Stärker als die Liebe?

„Seit es Menschen gibt, hat der Mensch sich zu wenig gefreut: Das allein, meine Brüder, ist unsere Erbsünde! Und lernen wir besser uns zu freuen, so verlernen wir am besten anderen wehezutun und Wehes auszudenken.“ (Friedrich Nietzsche 1844 – 1900)
Im Zen-Buddhismus gibt es die Idee des Anfängergeistes. Der Anfängergeist ist der wesentliche Grund, dass Kinder oft größere und unbeschwertere Freude empfinden als Erwachsene. Als Flussmetapher gesprochen sind Kinder Meister im Entspringen, während wir Erwachsene immer schon nach dem Münden schielen. Kinder haben zudem die unfassbare Gabe, in jedem Gegenstand, in jedem Tun ein metaphysisches „Mehr“ zu erkennen. Dieses „Mehr“ an Imagination und Fantasie ist das, was man so gerne den Zauber der Kindheit nennt. Wer kann schon einen Holzstiel zu einem Pferd, das alle Gangarten beherrscht, erwecken? Kinder empfinden in all ihrem Tun eine Erfüllung. An ihnen lässt sich unmissverständlich erkennen, dass der Mensch für die Freude geboren ist. Auch in unserer Wahrnehmung sind herumalbernde, ausgelassene oder völlig selbstvergessen spielende Kinder lebendig gewordene Freuden. Obwohl wir als Kinder gar nicht wussten, dass wir so viel Freude in uns trugen, war sie immer da.
Viele Erwachsene haben sie auf ihrer Lebenswegstrecke wohl irgendwann verloren. Das Drama des Erwachsenendaseins ist nicht, dass es uns an etwas mangelt, sondern dass wir es verlernt haben, freudvoll anzunehmen, was sich uns darbietet.

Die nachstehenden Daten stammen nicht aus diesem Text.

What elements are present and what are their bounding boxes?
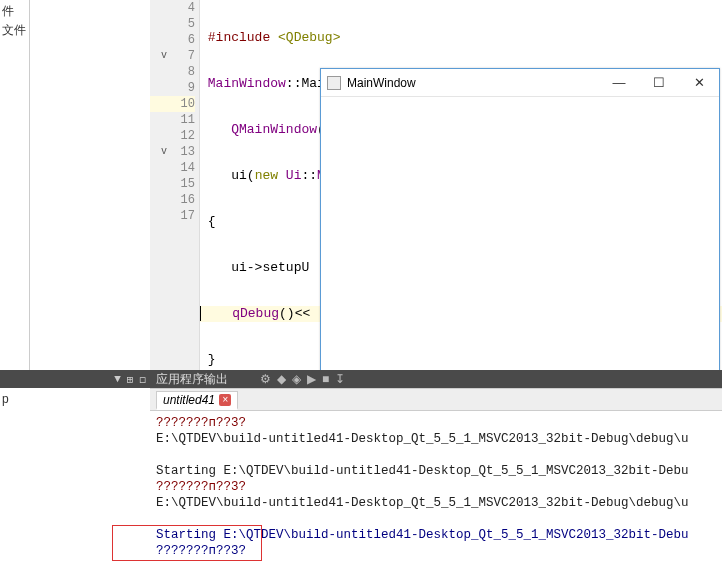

Besinnt man sich dessen und stellt sich als Erwachsener die Frage, was waren und sind die größten Wünsche, die größte Sehnsucht, der größte Telos (Endzweck) im eigenen Leben, dann erkennt man, dass hinter allem die Freude steht und steckt. Sie steckt hinter all unserem Sein.
Sie lugt aus jeder Öffnung, ja, aus jeder noch so kleinen Ritze strahlt sie hervor. Kann man es noch schöner formulieren als Leonard Cohen? „There is a crack, a crack in everything, that ́s where the light gets in.“ Wir haben immer die Wahl zwischen den beiden Grundeinstellungen unseres Seins. Wir können den affirmativen, den lichten und lebensbejahenden Kräften folgen oder uns den resignativen Mächten mit ihren eingetrübten Selbst- und Weltsichten hingeben. Traurig ist nur, wer keine Freude an der Welt hat, an dem hat auch die Welt keine Freude. Bewahren wir uns allerdings in einer Zeit, die durch Erregungswellen geprägt ist und die alles andere als freudvoll erscheint, die Fähigkeit, das eigene Leben durch einen Sonnenstrahl hindurch zu betrachten, bzw. wie Jean Paul meint, die Freude als warme Sonnenseite des Geistes und Leibes zu genießen, dann spüren wir ein tiefes, inneres Wohlsein – sei es in der Natur, im Kreativen, im Gespräch, in der Stille, in der Bewegung, im Loslassen, im Genießen und im einfachen Machen und Sein.
Am Ende all unseres Tuns und Seins, ob wir ein Haus bauen, Beziehungen und Freundschaften knüpfen und pflegen, ein Unternehmen gründen, unseren Passionen nachgehen, am Ende, ja am Ende steht immer ein Gefühl und dieses Gefühl, ist die Freude.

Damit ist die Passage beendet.